A New Low for Apologists

[[H U H ?]] * Chris Matthews, host of the MSNBC punditry show Hardball, has said some pretty stupid things in support and defense of George W. Bush (“[S]ometimes it glimmers with this man, our president, that kind of sunny nobility.”). But a remark he made this week might just land on the list of Stupidest Statements Made in 2006. In the course of his interviewing Russell Tice, a former National Security Agency (NSA) employee who was one of the sources of a New York Times article revealing that Bush had authorized domestic spying by the NSA without court approval, Matthews said that after 9/11, “if I were president of the United States and somebody said we had the ability to check on all the conversations going on between here and Hamburg, Germany, where all the Al Qaeda people are, or somewhere in Saudi [Arabia], where they came from and their parents are, and we could mine some of that information by just looking for some key words like ‘World Trade Center’ or ‘Pentagon,’ I’d do it.” A surprised Tice pointed out the obvious--that “you’d be breaking the law.” But Matthews didn’t miss a beat:

“Yeah. Well, maybe that’s part of the job.”
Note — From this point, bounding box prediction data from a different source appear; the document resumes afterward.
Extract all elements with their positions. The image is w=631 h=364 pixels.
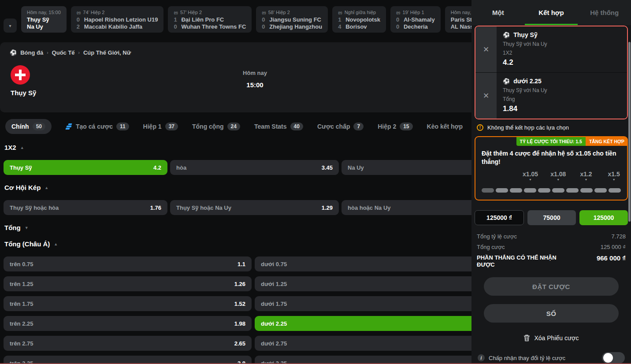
team-name: AL Nass xyxy=(451,23,474,30)
ticker-dropdown-button[interactable]: ▾ xyxy=(4,19,17,33)
odds-label: Thụy Sỹ xyxy=(10,164,32,171)
toggle-knob xyxy=(603,353,613,363)
promo-badges: TỶ LỆ CƯỢC TỐI THIỂU: 1.5 TĂNG KẾT HỢP xyxy=(516,137,628,146)
market-section-title[interactable]: Tổng (Châu Á)▲ xyxy=(4,240,510,248)
team-row: Na Uy xyxy=(27,23,61,30)
team-score: 0 xyxy=(262,23,265,30)
breadcrumb-item[interactable]: Cúp Thế Giới, Nữ xyxy=(83,49,131,56)
team-name: Wuhan Three Towns FC xyxy=(181,23,246,30)
tab-tổng-cộng[interactable]: Tổng cộng24 xyxy=(192,123,240,130)
tab-hiệp-1[interactable]: Hiệp 137 xyxy=(143,123,178,130)
odds-button[interactable]: trên 1.251.26 xyxy=(4,276,252,291)
match-status-text: 74’ Hiệp 2 xyxy=(83,10,104,15)
tab-count-badge: 24 xyxy=(227,123,240,130)
scrollbar-thumb[interactable] xyxy=(628,42,631,222)
odds-value: 1.29 xyxy=(322,204,333,211)
odds-button[interactable]: hòa3.45 xyxy=(170,160,339,175)
odds-button[interactable]: Thụy Sỹ hoặc Na Uy1.29 xyxy=(170,200,339,215)
market-section-title[interactable]: Tổng▼ xyxy=(4,224,510,231)
match-status: ((•))19’ Hiệp 1 xyxy=(396,10,435,15)
so-button[interactable]: SỐ xyxy=(484,304,619,323)
accept-odds-toggle[interactable] xyxy=(602,352,625,364)
summary-row: Tổng cược125 000 ₫ xyxy=(477,244,626,250)
quick-stake-button[interactable]: 125000 xyxy=(579,210,628,225)
multiplier-label: x1.5 xyxy=(608,171,620,178)
remove-selection-button[interactable]: ✕ xyxy=(475,26,497,72)
odds-button[interactable]: trên 2.251.98 xyxy=(4,316,252,331)
odds-button[interactable]: trên 0.751.1 xyxy=(4,256,252,271)
tab-cược-chấp[interactable]: Cược chấp7 xyxy=(317,123,364,130)
tab-count-badge: 7 xyxy=(353,123,364,130)
team-row: 1Novopolotsk xyxy=(338,16,380,23)
collapse-icon: ▲ xyxy=(20,145,24,150)
breadcrumb-item[interactable]: Quốc Tế xyxy=(52,49,75,56)
odds-label: dưới 0.75 xyxy=(261,261,287,267)
team-row: 2Maccabi Kabilio Jaffa xyxy=(77,23,158,30)
multiplier-step: x1.5▼ xyxy=(608,171,620,181)
tab-hiệp-2[interactable]: Hiệp 215 xyxy=(378,123,412,130)
quick-stake-button[interactable]: 75000 xyxy=(527,210,576,225)
odds-button[interactable]: trên 2.752.65 xyxy=(4,336,252,351)
bet-builder-bar xyxy=(68,123,72,125)
team-score: 1 xyxy=(174,16,177,23)
collapse-icon: ▲ xyxy=(54,242,58,246)
markets-list: 1X2▲Thụy Sỹ4.2hòa3.45Na UyCơ Hội Kép▲Thụ… xyxy=(0,144,510,364)
ticker-match-card[interactable]: Hôm nay, 15:00Thụy SỹNa Uy xyxy=(21,6,67,33)
tab-chính[interactable]: Chính50 xyxy=(5,119,52,134)
ticker-match-card[interactable]: ((•))57’ Hiệp 21Đại Liên Pro FC0Wuhan Th… xyxy=(168,6,252,33)
team-score: 0 xyxy=(262,16,265,23)
market-section-title[interactable]: 1X2▲ xyxy=(4,144,510,151)
ticker-match-card[interactable]: ((•))58’ Hiệp 20Jiangsu Suning FC0Zhejia… xyxy=(256,6,328,33)
chevron-down-icon: ▾ xyxy=(9,23,11,28)
tab-count-badge: 11 xyxy=(116,123,129,130)
odds-value: 1.76 xyxy=(150,204,161,211)
place-bet-button[interactable]: ĐẶT CƯỢC xyxy=(484,277,619,296)
boost-progress-bar xyxy=(482,188,621,193)
selection-title: ⚽dưới 2.25 xyxy=(503,78,547,85)
progress-segment xyxy=(496,188,508,193)
market-row: Thụy Sỹ hoặc hòa1.76Thụy Sỹ hoặc Na Uy1.… xyxy=(4,200,510,215)
selection-title: ⚽Thụy Sỹ xyxy=(503,31,547,38)
football-icon: ⚽ xyxy=(10,49,17,56)
football-icon: ⚽ xyxy=(503,32,510,38)
tab-label: Hiệp 2 xyxy=(378,123,396,130)
tab-count-badge: 50 xyxy=(33,123,45,130)
tab-kèo-kết-hợp[interactable]: Kèo kết hợp xyxy=(427,123,463,130)
tab-tạo-cá-cược[interactable]: Tạo cá cược11 xyxy=(66,123,129,130)
remove-selection-button[interactable]: ✕ xyxy=(475,73,497,119)
ticker-match-card[interactable]: ((•))19’ Hiệp 10Al-Shamaly0Decheria xyxy=(390,6,441,33)
live-icon: ((•)) xyxy=(77,11,80,15)
market-section-title[interactable]: Cơ Hội Kép▲ xyxy=(4,184,510,191)
expand-icon: ▼ xyxy=(25,226,29,230)
bet-slip-tab-hệ-thống[interactable]: Hệ thống xyxy=(578,0,631,25)
summary-value: 7.728 xyxy=(611,233,626,240)
team-name: Maccabi Kabilio Jaffa xyxy=(84,23,142,30)
clear-slip-button[interactable]: Xóa Phiếu cược xyxy=(471,334,631,342)
collapse-icon: ▲ xyxy=(45,186,48,190)
info-icon: i xyxy=(478,354,485,361)
odds-button[interactable]: Thụy Sỹ4.2 xyxy=(4,160,167,175)
selection-match: Thụy Sỹ với Na Uy xyxy=(503,87,547,93)
bet-slip-tab-kết-hợp[interactable]: Kết hợp xyxy=(525,0,578,25)
market-row: trên 0.751.1dưới 0.75 xyxy=(4,256,510,271)
odds-button[interactable]: Thụy Sỹ hoặc hòa1.76 xyxy=(4,200,167,215)
match-status-text: 58’ Hiệp 2 xyxy=(268,10,290,15)
clear-slip-label: Xóa Phiếu cược xyxy=(534,334,579,342)
odds-value: 4.2 xyxy=(153,164,161,171)
selection-odds: 4.2 xyxy=(503,58,547,67)
bet-summary: Tổng tỷ lệ cược7.728Tổng cược125 000 ₫PH… xyxy=(477,233,626,268)
breadcrumb-item[interactable]: Bóng đá xyxy=(20,49,43,56)
odds-button[interactable]: trên 1.751.52 xyxy=(4,296,252,311)
bet-slip-tab-một[interactable]: Một xyxy=(471,0,525,25)
stake-amount-input[interactable]: 125000 ₫ xyxy=(475,210,524,225)
ticker-match-card[interactable]: ((•))74’ Hiệp 20Hapoel Rishon Letzion U1… xyxy=(71,6,164,33)
summary-label: Tổng cược xyxy=(477,244,505,250)
betting-app: ▾Hôm nay, 15:00Thụy SỹNa Uy((•))74’ Hiệp… xyxy=(0,0,631,364)
combo-boost-badge: TĂNG KẾT HỢP xyxy=(586,137,628,146)
ticker-match-card[interactable]: ((•))Nghỉ giữa hiệp1Novopolotsk4Borisov xyxy=(332,6,386,33)
live-icon: ((•)) xyxy=(174,11,177,15)
team-name: Paris St. xyxy=(451,16,474,23)
tab-team-stats[interactable]: Team Stats40 xyxy=(254,123,303,130)
tab-label: Tổng cộng xyxy=(192,123,224,130)
team-score: 0 xyxy=(174,23,177,30)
Breaking the law is part of a president’s job? I thought that Bush and his predecessors pledged to defend the constitutional rights of Americans and uphold other laws of the land. Only in the Orwellian world of Bush lickspittles and knee-jerk apologists could law breaking become a behavior worth championing. No wonder a recent AP-Ipsos poll found that 65 percent of respondents believe the United States is headed in the wrong direction.